Your goal -
Give back nothing but the number of lines in these entries that contain the word "redirect".

Extracted data -
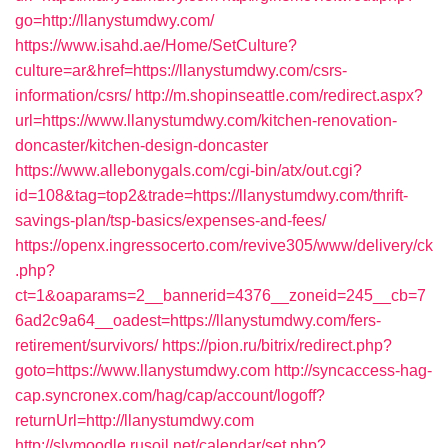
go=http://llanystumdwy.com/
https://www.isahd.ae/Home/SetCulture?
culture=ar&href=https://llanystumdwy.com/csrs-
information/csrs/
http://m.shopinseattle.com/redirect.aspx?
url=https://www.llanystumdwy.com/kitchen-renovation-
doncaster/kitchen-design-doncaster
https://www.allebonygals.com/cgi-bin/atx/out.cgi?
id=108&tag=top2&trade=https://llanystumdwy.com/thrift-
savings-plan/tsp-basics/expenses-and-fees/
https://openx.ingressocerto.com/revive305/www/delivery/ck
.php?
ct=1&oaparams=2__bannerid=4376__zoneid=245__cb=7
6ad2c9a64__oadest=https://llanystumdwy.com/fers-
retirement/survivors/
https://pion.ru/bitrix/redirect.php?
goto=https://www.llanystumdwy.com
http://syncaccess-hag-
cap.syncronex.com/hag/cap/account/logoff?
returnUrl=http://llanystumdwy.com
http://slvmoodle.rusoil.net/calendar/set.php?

Response -
2